__Exercise details__
Would you copy the records below, exactly and only from their first line through the line containing "Absence of protrusions > 2 cm", without any pictures?
═══ Study material ═══
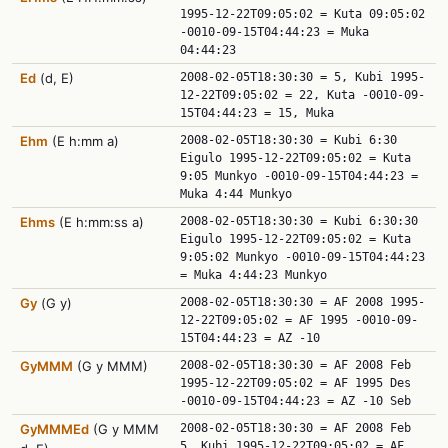
1995-12-22T09:05:02 = Kuta 09:05:02
-0010-09-15T04:44:23 = Muka
04:44:23
Ed
(d, E)
2008-02-05T18:30:30 = 5, Kubi 1995-
12-22T09:05:02 = 22, Kuta -0010-09-
15T04:44:23 = 15, Muka
Ehm
(E h:mm a)
2008-02-05T18:30:30 = Kubi 6:30
Eigulo 1995-12-22T09:05:02 = Kuta
9:05 Munkyo -0010-09-15T04:44:23 =
Muka 4:44 Munkyo
Ehms
(E h:mm:ss a)
2008-02-05T18:30:30 = Kubi 6:30:30
Eigulo 1995-12-22T09:05:02 = Kuta
9:05:02 Munkyo -0010-09-15T04:44:23
= Muka 4:44:23 Munkyo
Gy
(G y)
2008-02-05T18:30:30 = AF 2008 1995-
12-22T09:05:02 = AF 1995 -0010-09-
15T04:44:23 = AZ -10
GyMMM
(G y MMM)
2008-02-05T18:30:30 = AF 2008 Feb
1995-12-22T09:05:02 = AF 1995 Des
-0010-09-15T04:44:23 = AZ -10 Seb
GyMMMEd
(G y MMM
2008-02-05T18:30:30 = AF 2008 Feb
5, Kubi 1995-12-22T09:05:02 = AF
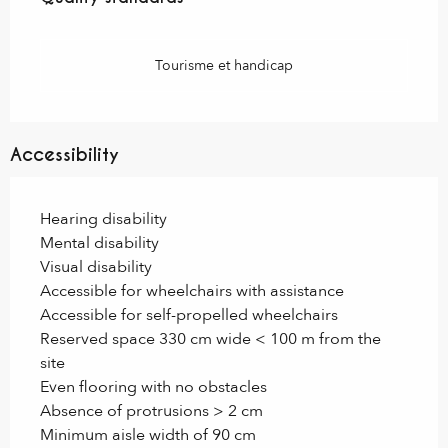
Tourisme et handicap
Accessibility
Hearing disability
Mental disability
Visual disability
Accessible for wheelchairs with assistance
Accessible for self-propelled wheelchairs
Reserved space 330 cm wide < 100 m from the
site
Even flooring with no obstacles
Absence of protrusions > 2 cm
Minimum aisle width of 90 cm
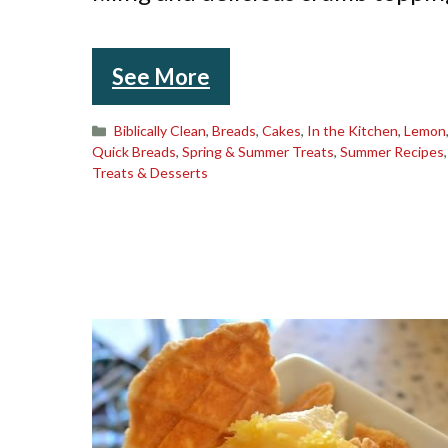
See More
Categories
Biblically Clean
,
Breads
,
Cakes
,
In the Kitchen
,
Lemon
Quick Breads
,
Spring & Summer Treats
,
Summer Recipes
Treats & Desserts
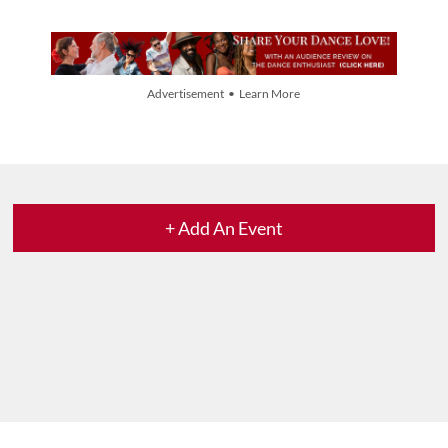
Advertisement • Learn More
+ Add An Event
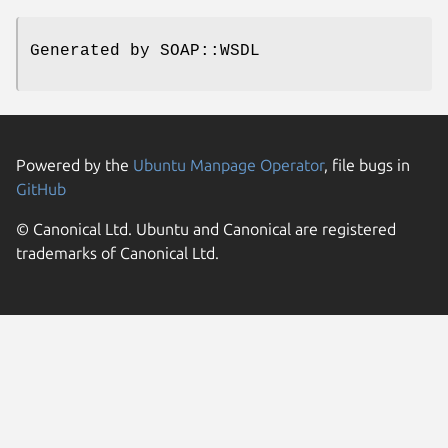
Generated by SOAP::WSDL
Powered by the
Ubuntu Manpage Operator
, file bugs in
GitHub
© Canonical Ltd. Ubuntu and Canonical are registered
trademarks of Canonical Ltd.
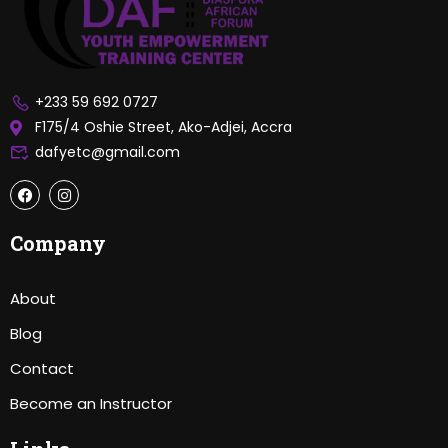
+233 59 692 0727
F175/4 Oshie Street, Ako-Adjei, Accra
dafyetc@gmail.com
Company
About
Blog
Contact
Become an Instructor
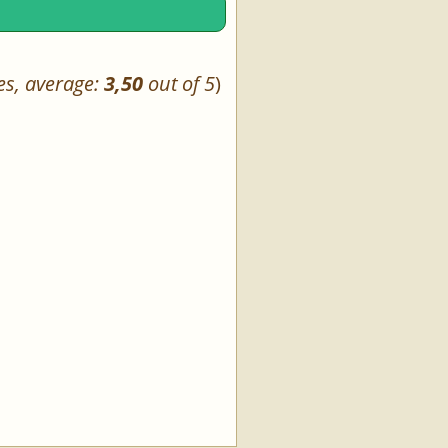
es, average:
3,50
out of 5
)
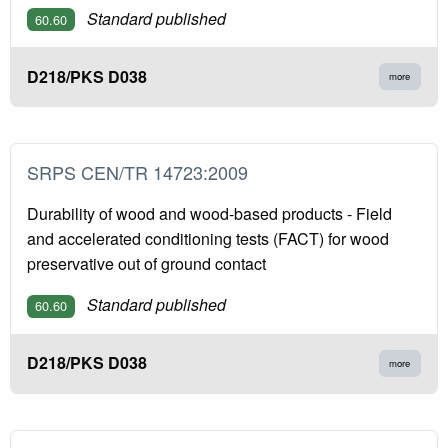
Standard published
60.60
D218/PKS D038
more
SRPS CEN/TR 14723:2009
Durability of wood and wood-based products - Field
and accelerated conditioning tests (FACT) for wood
preservative out of ground contact
Standard published
60.60
D218/PKS D038
more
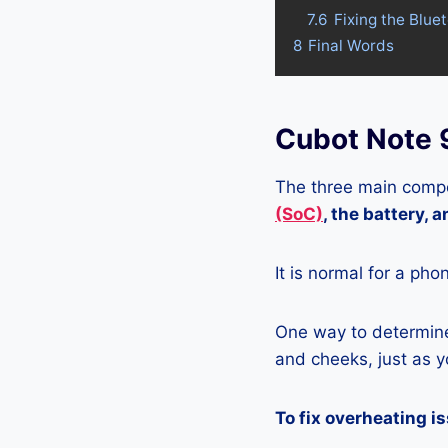
7.6
Fixing the Blue
8
Final Words
Cubot Note 
The three main compo
(SoC)
, the battery, 
It is normal for a pho
One way to determine 
and cheeks, just as yo
To fix overheating i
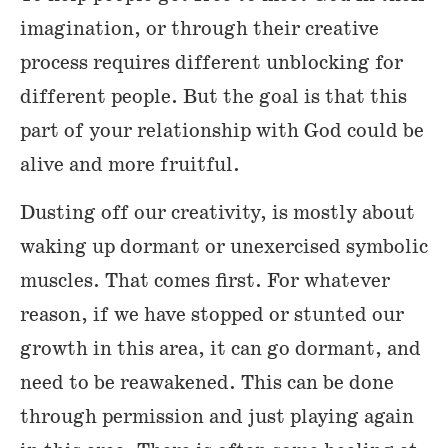
imagination, or through their creative
process requires different unblocking for
different people. But the goal is that this
part of your relationship with God could be
alive and more fruitful.
Dusting off our creativity, is mostly about
waking up dormant or unexercised symbolic
muscles. That comes first. For whatever
reason, if we have stopped or stunted our
growth in this area, it can go dormant, and
need to be reawakened. This can be done
through permission and just playing again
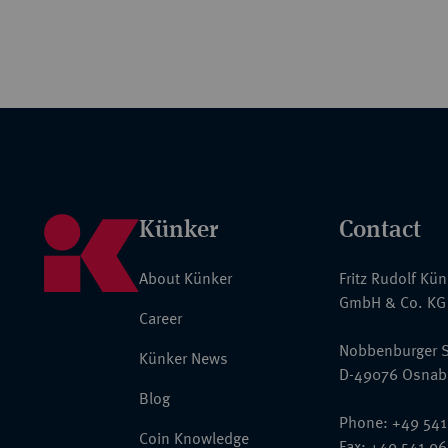
Künker
Contact
About Künker
Fritz Rudolf Kü
GmbH & Co. KG
Career
Nobbenburger S
Künker News
D-49076 Osnab
Blog
Phone: +49 541
Coin Knowledge
Fax: +49 541 9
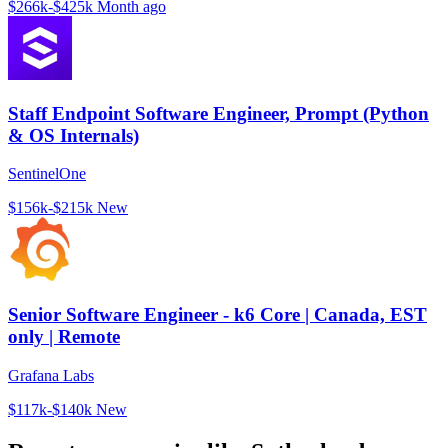
$266k-$425k
Month ago
Staff Endpoint Software Engineer, Prompt (Python
& OS Internals)
SentinelOne
$156k-$215k
New
Senior Software Engineer - k6 Core | Canada, EST
only | Remote
Grafana Labs
$117k-$140k
New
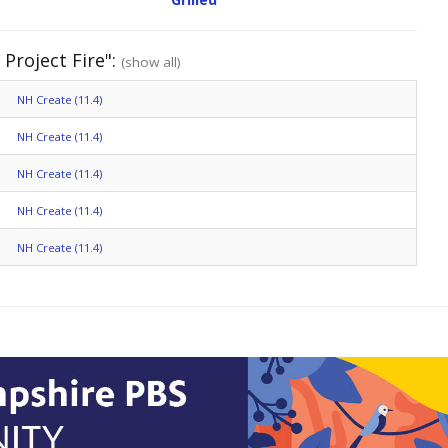
 Project Fire":
(show all)
NH Create (11.4)
NH Create (11.4)
NH Create (11.4)
NH Create (11.4)
NH Create (11.4)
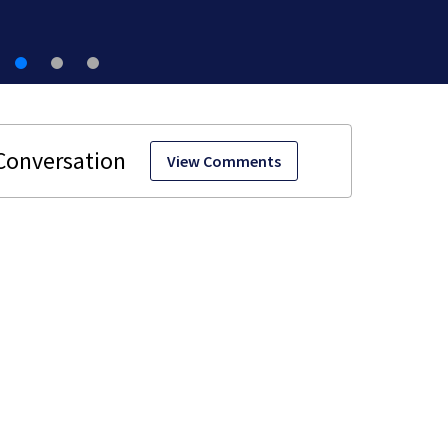
View Comments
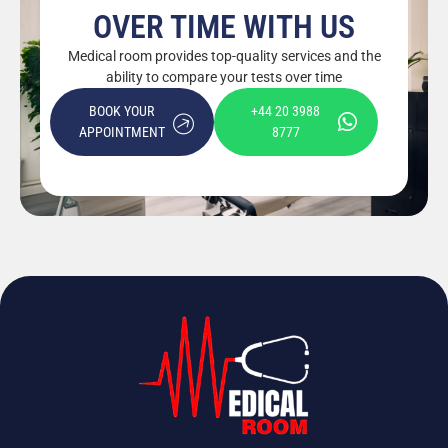
OVER TIME WITH US
Medical room provides top-quality services and the
ability to compare your tests over time
BOOK YOUR
+44 20 3988
APPOINTMENT
8777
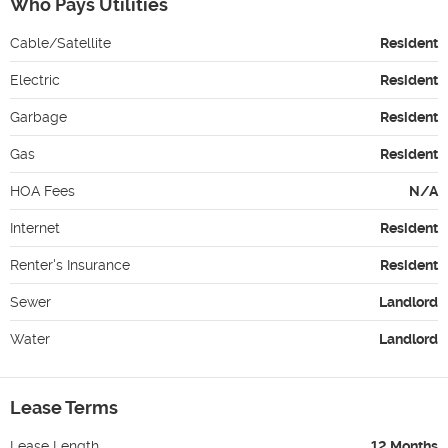
Who Pays Utilities
Cable/Satellite
Resident
Electric
Resident
Garbage
Resident
Gas
Resident
HOA Fees
N/A
Internet
Resident
Renter's Insurance
Resident
Sewer
Landlord
Water
Landlord
Lease Terms
Lease Length
12 Months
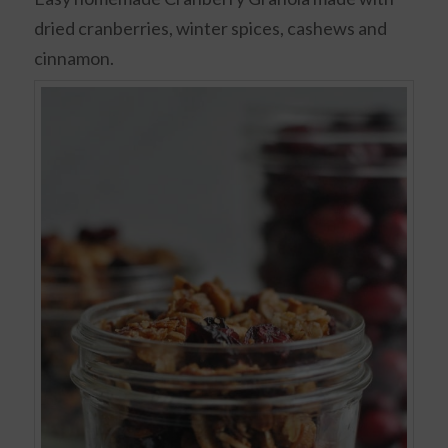
dried cranberries, winter spices, cashews and
cinnamon.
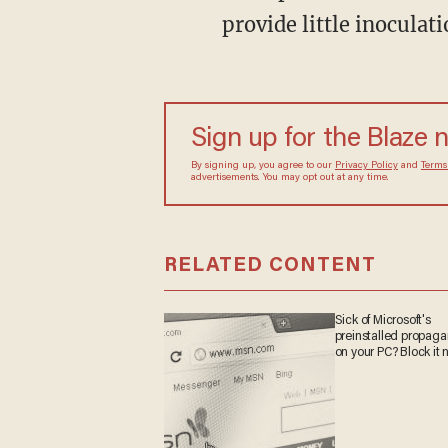
provide little inoculat
Sign up for the Blaze 
By signing up, you agree to our
Privacy Policy
and
Terms
advertisements. You may opt out at any time.
RELATED CONTENT
Sick of Microsoft's
preinstalled propag
on your PC? Block it 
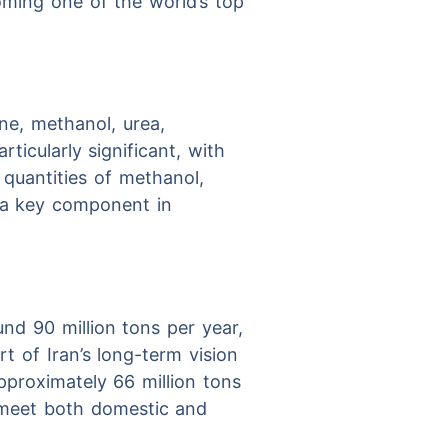
oming one of the world’s top
ne, methanol, urea,
ticularly significant, with
 quantities of methanol,
 a key component in
nd 90 million tons per year,
t of Iran’s long-term vision
pproximately 66 million tons
o meet both domestic and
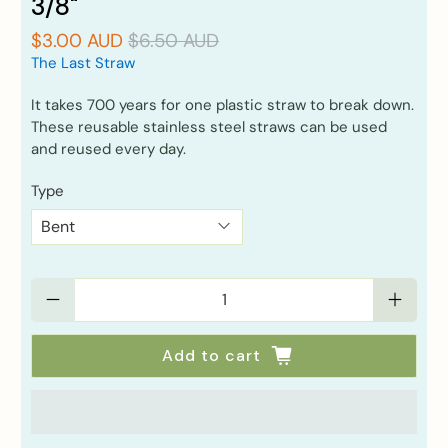
3/8"
$3.00 AUD
$6.50 AUD
The Last Straw
It takes 700 years for one plastic straw to break down.
These reusable stainless steel straws can be used
and reused every day.
Type
Qty
Add to cart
═══
__Result of the exercise__
1995-12-22T09:05:02 = Kuta 09:05:02
-0010-09-15T04:44:23 = Muka
04:44:23
Ed
(d, E)
2008-02-05T18:30:30 = 5, Kubi 1995-
12-22T09:05:02 = 22, Kuta -0010-09-
15T04:44:23 = 15, Muka
Ehm
(E h:mm a)
2008-02-05T18:30:30 = Kubi 6:30
Eigulo 1995-12-22T09:05:02 = Kuta
9:05 Munkyo -0010-09-15T04:44:23 =
Muka 4:44 Munkyo
Ehms
(E h:mm:ss a)
2008-02-05T18:30:30 = Kubi 6:30:30
Eigulo 1995-12-22T09:05:02 = Kuta
9:05:02 Munkyo -0010-09-15T04:44:23
= Muka 4:44:23 Munkyo
Gy
(G y)
2008-02-05T18:30:30 = AF 2008 1995-
12-22T09:05:02 = AF 1995 -0010-09-
15T04:44:23 = AZ -10
GyMMM
(G y MMM)
2008-02-05T18:30:30 = AF 2008 Feb
1995-12-22T09:05:02 = AF 1995 Des
-0010-09-15T04:44:23 = AZ -10 Seb
GyMMMEd
(G y MMM
2008-02-05T18:30:30 = AF 2008 Feb
5, Kubi 1995-12-22T09:05:02 = AF
Tourisme et handicap
Accessibility
Hearing disability
Mental disability
Visual disability
Accessible for wheelchairs with assistance
Accessible for self-propelled wheelchairs
Reserved space 330 cm wide < 100 m from the
site
Even flooring with no obstacles
Absence of protrusions > 2 cm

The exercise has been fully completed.